_Your task_:
Scan the data beneath this task and copy each line that includes "indicativo".

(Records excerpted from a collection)
---------------

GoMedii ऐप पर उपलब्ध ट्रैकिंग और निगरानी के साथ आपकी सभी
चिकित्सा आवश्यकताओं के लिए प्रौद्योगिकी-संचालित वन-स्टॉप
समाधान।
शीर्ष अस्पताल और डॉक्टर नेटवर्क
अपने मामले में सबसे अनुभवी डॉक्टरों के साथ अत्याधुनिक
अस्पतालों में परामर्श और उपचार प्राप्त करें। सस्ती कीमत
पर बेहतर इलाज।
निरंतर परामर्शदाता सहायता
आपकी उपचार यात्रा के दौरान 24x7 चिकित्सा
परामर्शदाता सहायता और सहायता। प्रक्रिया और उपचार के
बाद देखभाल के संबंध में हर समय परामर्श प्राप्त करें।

---------------

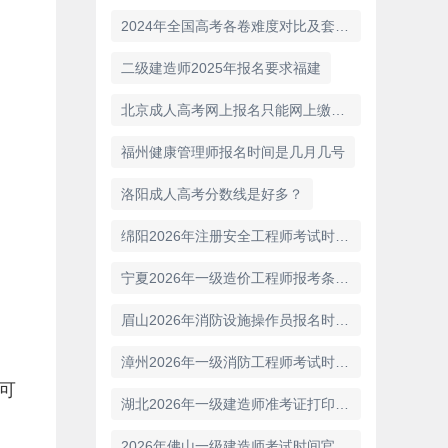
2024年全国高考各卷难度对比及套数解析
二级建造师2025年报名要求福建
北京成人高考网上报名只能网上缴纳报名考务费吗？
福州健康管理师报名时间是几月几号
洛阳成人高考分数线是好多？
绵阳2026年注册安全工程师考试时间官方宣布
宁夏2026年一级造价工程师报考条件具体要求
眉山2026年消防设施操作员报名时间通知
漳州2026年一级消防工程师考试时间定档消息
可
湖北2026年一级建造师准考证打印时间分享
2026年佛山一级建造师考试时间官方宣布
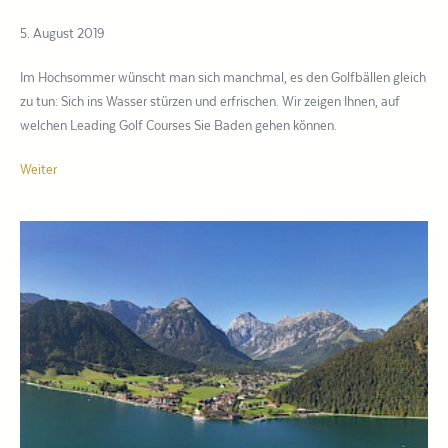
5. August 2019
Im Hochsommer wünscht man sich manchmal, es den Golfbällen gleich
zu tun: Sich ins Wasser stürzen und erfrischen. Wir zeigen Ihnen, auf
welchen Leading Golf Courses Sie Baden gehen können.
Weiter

---------------

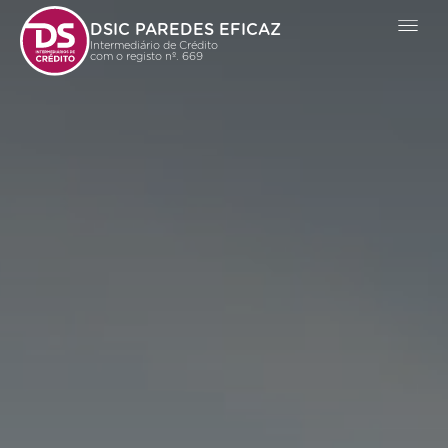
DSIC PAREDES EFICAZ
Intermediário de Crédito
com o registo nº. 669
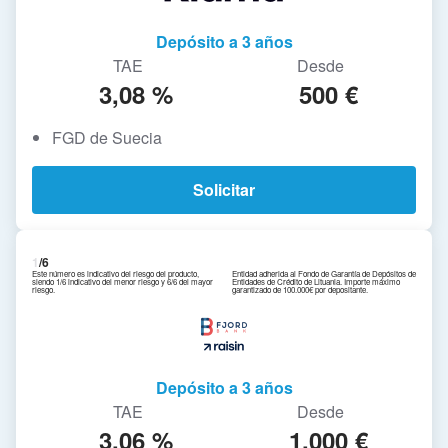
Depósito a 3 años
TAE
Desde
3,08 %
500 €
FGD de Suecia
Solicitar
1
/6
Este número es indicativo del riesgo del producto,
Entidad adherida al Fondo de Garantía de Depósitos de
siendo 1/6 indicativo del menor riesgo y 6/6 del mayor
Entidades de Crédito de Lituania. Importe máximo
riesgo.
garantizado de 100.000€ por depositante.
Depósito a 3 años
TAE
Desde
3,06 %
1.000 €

---------------

_Result of the exercise_:
Este número es indicativo del riesgo del producto,
siendo 1/6 indicativo del menor riesgo y 6/6 del mayor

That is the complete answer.